In summary, the system controller 102, in each the remote locations, periodically tests each of the battery strings in block 108. This test is referred to above as a BDT. A BDT will typically be performed on some type of schedule such as daily, weekly or monthly.
A discharge curve obtained, as a result of the BDT, is compared with previously obtained curves, stored in the memory portion of controller 102, as well as compared to a standardized curve for batteries of this type. Compensation is made for environmental conditions that will affect the discharge curve such as temperature of the battery. The data obtained in each series of tests is transmitted through network 118 to a centralized data storage block 122. The controller 102 will also run a test when the battery monitor detects an anomaly such as a sudden change in current to an individual battery string. Such a change may be due to an open condition in a cell or a shorted condition in a cell.

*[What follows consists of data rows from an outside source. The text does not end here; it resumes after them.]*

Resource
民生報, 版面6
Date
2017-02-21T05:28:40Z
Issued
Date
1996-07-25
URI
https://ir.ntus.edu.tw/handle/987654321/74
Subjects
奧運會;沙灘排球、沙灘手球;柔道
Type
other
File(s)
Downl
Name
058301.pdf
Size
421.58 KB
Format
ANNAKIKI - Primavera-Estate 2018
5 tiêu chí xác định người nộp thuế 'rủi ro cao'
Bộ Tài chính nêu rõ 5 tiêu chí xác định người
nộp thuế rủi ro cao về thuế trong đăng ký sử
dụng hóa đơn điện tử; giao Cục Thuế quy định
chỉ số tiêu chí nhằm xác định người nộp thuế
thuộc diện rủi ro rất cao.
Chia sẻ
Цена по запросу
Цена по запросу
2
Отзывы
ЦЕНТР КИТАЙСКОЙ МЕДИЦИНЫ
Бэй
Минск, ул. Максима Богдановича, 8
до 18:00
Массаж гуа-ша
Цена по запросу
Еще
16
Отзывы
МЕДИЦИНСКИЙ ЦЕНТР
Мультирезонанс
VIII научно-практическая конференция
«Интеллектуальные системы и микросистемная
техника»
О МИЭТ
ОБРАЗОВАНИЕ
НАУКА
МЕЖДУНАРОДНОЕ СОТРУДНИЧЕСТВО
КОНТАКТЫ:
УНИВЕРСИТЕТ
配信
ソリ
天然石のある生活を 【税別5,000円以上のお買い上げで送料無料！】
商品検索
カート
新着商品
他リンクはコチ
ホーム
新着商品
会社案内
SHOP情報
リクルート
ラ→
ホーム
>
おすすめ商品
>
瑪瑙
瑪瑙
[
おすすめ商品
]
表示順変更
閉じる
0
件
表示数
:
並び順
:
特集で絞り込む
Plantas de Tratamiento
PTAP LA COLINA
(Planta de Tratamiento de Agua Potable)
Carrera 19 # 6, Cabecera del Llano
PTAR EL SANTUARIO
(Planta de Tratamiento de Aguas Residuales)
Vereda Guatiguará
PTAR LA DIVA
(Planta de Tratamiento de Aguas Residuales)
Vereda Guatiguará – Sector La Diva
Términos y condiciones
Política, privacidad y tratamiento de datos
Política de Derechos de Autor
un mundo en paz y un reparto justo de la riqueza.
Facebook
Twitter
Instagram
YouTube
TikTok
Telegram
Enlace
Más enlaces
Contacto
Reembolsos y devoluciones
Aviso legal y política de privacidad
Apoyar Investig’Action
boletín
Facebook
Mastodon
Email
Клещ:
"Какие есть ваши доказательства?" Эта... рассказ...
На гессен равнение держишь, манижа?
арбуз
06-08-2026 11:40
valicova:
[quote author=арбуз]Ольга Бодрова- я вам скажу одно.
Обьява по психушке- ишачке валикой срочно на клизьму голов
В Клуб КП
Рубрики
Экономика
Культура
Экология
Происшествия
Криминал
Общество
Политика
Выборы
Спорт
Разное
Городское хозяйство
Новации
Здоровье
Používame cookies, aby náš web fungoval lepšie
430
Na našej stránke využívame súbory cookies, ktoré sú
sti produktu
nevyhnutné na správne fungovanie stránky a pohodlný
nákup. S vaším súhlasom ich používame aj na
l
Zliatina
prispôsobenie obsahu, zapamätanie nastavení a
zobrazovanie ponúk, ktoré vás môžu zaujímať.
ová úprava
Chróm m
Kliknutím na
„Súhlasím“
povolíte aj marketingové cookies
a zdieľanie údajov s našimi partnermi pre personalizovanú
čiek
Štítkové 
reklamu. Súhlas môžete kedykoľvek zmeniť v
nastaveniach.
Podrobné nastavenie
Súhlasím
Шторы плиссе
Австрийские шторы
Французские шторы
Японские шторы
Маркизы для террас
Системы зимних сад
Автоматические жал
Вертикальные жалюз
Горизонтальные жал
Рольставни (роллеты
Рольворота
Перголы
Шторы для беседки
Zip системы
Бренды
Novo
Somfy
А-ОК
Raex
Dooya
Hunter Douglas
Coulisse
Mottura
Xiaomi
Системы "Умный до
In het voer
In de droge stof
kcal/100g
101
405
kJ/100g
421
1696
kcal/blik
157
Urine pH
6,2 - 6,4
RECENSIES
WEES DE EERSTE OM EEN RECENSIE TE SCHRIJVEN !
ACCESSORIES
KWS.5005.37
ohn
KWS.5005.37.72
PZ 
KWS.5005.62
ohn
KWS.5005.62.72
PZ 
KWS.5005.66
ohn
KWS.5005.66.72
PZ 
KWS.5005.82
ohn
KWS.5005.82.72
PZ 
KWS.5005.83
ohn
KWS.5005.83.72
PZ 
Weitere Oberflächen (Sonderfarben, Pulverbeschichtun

When one or more battery strings in block 108 is ascertained to have a discharge curve falling outside predetermined parameters, the controller 102 transmits this information to an administrator at a centrally located computer workstation 120. This information is also available to any other remote agent that is presently actively connected to the controller 102 at a specific battery site 100. The administrator user at workstation may request more tests or may simply dispatch a technician to the site of the failed battery to replace same.
It may be noted that when the test is performed in response to an internal schedule, the results are merely stored in memory and a history list is updated unless the controller software detects that one or more remote agent(s) are actively connected and communicating with the remote battery site controller. When the controller software detects that a remote agent is active, whether or not the remote agent has specifically requested a BDT, the latest BDT data is supplied to the remote agent as well as the most recent history list.
As mentioned above, the remote agent may also abort a presently running BDT, delete specific BDTs from the battery site controller memory and retrieve data relating to specific prior BDTs. After retrieval of BDT data, software on the remote agent computer may be used to display the data in graph form whereby action may be initiated to minimize any battery problems that could occur at the battery site.
Although the invention has been described with reference to a specific embodiment, the description is not meant to be construed in a limiting sense. Various modifications of the disclosed embodiment, as well as alternative embodiments of the invention, will become apparent to persons skilled in the art upon reference to the description of the invention. It is therefore contemplated that the claims will cover any such modifications or embodiments that fall within the true scope and spirit of the invention.